El desbordamiento silencioso
Uno de los efectos colaterales más insidiosos fue el desbordamiento de roles. Empleados del área comercial, por ejemplo, comenzaron a generar código para automatizar sus flujos de trabajo. No estaban malintencionados. Al contrario querían ser más eficientes. Pero ese código, aunque funcional, requería revisión técnica. Y quien terminó pagando el peaje fue el departamento de ingeniería, que se vio obligado a absorber tareas no planificadas, no asignadas, no formadas.
Este fenómeno no se limitó a un solo equipo. Se extendió como una mancha. La IA, al democratizar el acceso a ciertas habilidades, también difuminó los límites entre funciones, generando sobrecarga disfrazada de colaboración.
Y mientras tanto, las jornadas se alargaban. No por orden del jefe. No por presión explícita. Por voluntad propia. Empleados revisaban correos generados por IA desde casa, ajustaban presentaciones a medianoche, pulían ideas en fin de semana. El horario laboral dejó de tener bordes definidos, y la frontera entre trabajo y descanso se volvió borrosa.
¿Productividad o agotamiento?
Un informe reciente de PwC, el "Barómetro de la IA en el mundo laboral", revela que en empresas con alta implementación de IA, la productividad media aumenta entre un 20 y un 30%. Suena bien. Muy bien. Pero el informe también advierte ese incremento solo se sostiene si hay gobernanza ética y una redistribución real del esfuerzo.
Sin esos mecanismos, la eficiencia se convierte en una trampa. Los empleados trabajan más horas, asumen más responsabilidades, pero no porque sean más productivos porque están más ocupados. Y esa ocupación constante tiene un costo. Falta de sueño. Desgaste cognitivo. Errores por fatiga. Rotación por burnout.
Los autores del estudio de Harvard Business Review plantean una pregunta incómoda
"las organizaciones podrían ver esta expansión voluntaria del trabajo como una clara victoria. Después de todo, si los trabajadores lo hacen por iniciativa propia, ¿por qué sería malo?"
La respuesta está en otra advertencia del estudio
"el exceso de trabajo puede afectar el criterio, aumentar la probabilidad de errores y dificultar que las organizaciones distingan entre las verdaderas ganancias de productividad y una intensidad insostenible"
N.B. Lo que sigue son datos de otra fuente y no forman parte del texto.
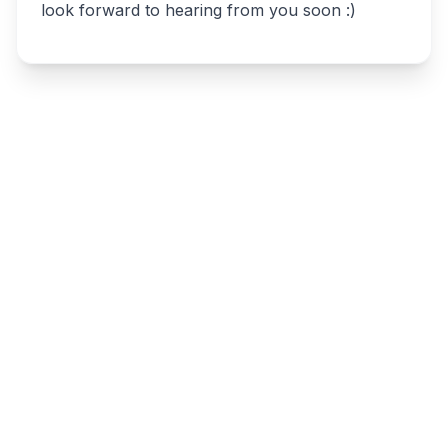
look forward to hearing from you soon :)
Write a review
Related listings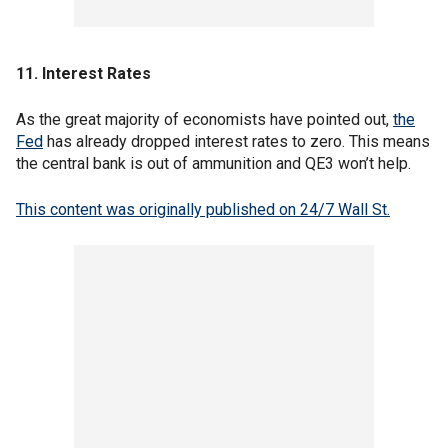
11. Interest Rates
As the great majority of economists have pointed out,
the
Fed
has already dropped interest rates to zero. This means
the central bank is out of ammunition and QE3 won’t help.
This content was originally published on 24/7 Wall St.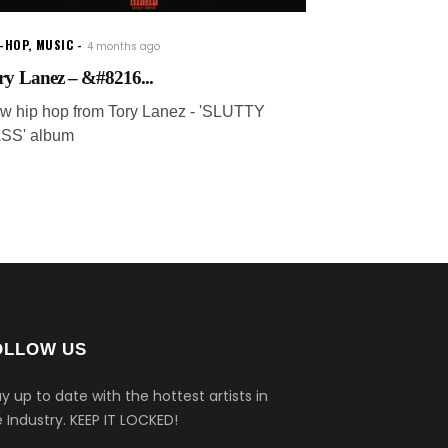
P-HOP
,
MUSIC
4 months ago
ry Lanez – &#8216...
w hip hop from Tory Lanez - 'SLUTTY
SS' album
OLLOW US
y up to date with the hottest artists in
 Industry.
KEEP IT LOCKED!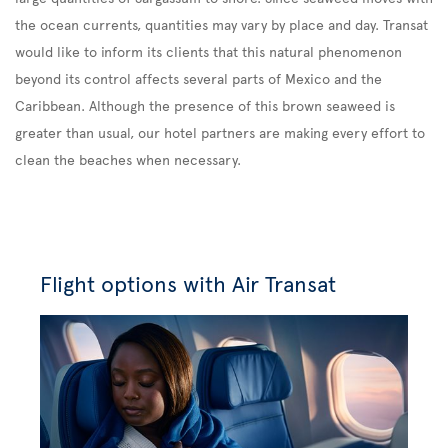
the ocean currents, quantities may vary by place and day. Transat
would like to inform its clients that this natural phenomenon
beyond its control affects several parts of Mexico and the
Caribbean. Although the presence of this brown seaweed is
greater than usual, our hotel partners are making every effort to
clean the beaches when necessary.
Flight options with Air Transat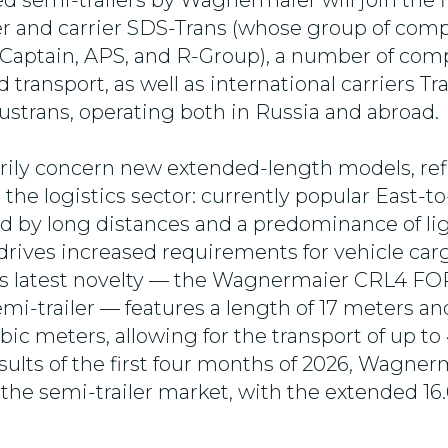
d semi-trailers by Wagnermaier will join the f
er and carrier SDS-Trans (whose group of com
 Captain, APS, and R-Group), a number of co
 transport, as well as international carriers T
Rustrans, operating both in Russia and abroad.
rily concern new extended-length models, ref
 the logistics sector: currently popular East-
ed by long distances and a predominance of li
drives increased requirements for vehicle carg
d's latest novelty — the Wagnermaier CRL4 F
mi-trailer — features a length of 17 meters an
bic meters, allowing for the transport of up to 
sults of the first four months of 2026, Wagner
 the semi-trailer market, with the extended 1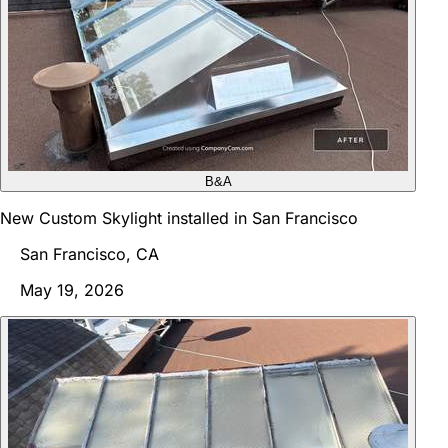
B&A
New Custom Skylight installed in San Francisco
San Francisco, CA
May 19, 2026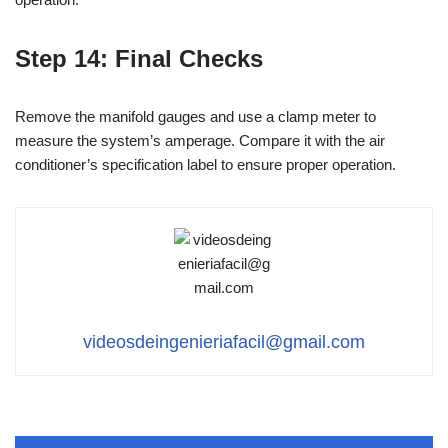
Step 14: Final Checks
Remove the manifold gauges and use a clamp meter to
measure the system’s amperage. Compare it with the air
conditioner’s specification label to ensure proper operation.
videosdeingenieriafacil@gmail.com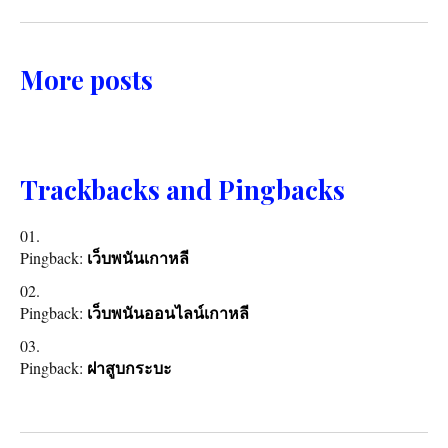
More posts
Trackbacks and Pingbacks
Pingback:
เว็บพนันเกาหลี
Pingback:
เว็บพนันออนไลน์เกาหลี
Pingback:
ฝาสูบกระบะ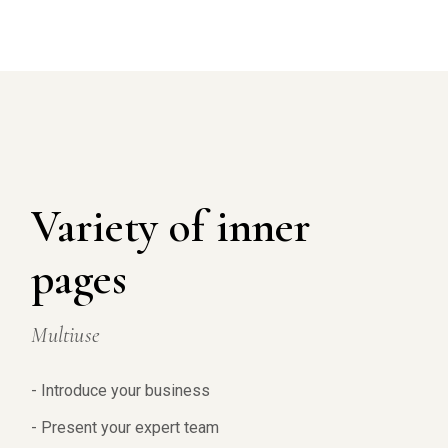
Variety of inner
pages
Multiuse
- Introduce your business
- Present your expert team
En otras palabras, no todo lo que brilla es productividad. A veces, es agotamiento disfrazado de entusiasmo.
Reinventar el trabajo, no solo acelerarlo
La IA no es mala. Tampoco es buena por definición. Es una herramienta. Y como todas, depende de cómo se use. Lo que está claro es que no basta con entregar acceso a modelos avanzados y esperar que todo funcione. Hace falta diseño. Reflexión. Límites.
Si queremos que la inteligencia artificial cumpla su promesa de liberarnos, no podemos limitarnos a hacer más cosas más rápido. Tenemos que decidir qué vale la pena hacer. Y qué vale la pena dejar de hacer.
Porque al final, el futuro del trabajo no se mide en tareas completadas, sino en tiempo recuperado, en creatividad preservada, en personas que llegan a casa sin sentir que aún están trabajando.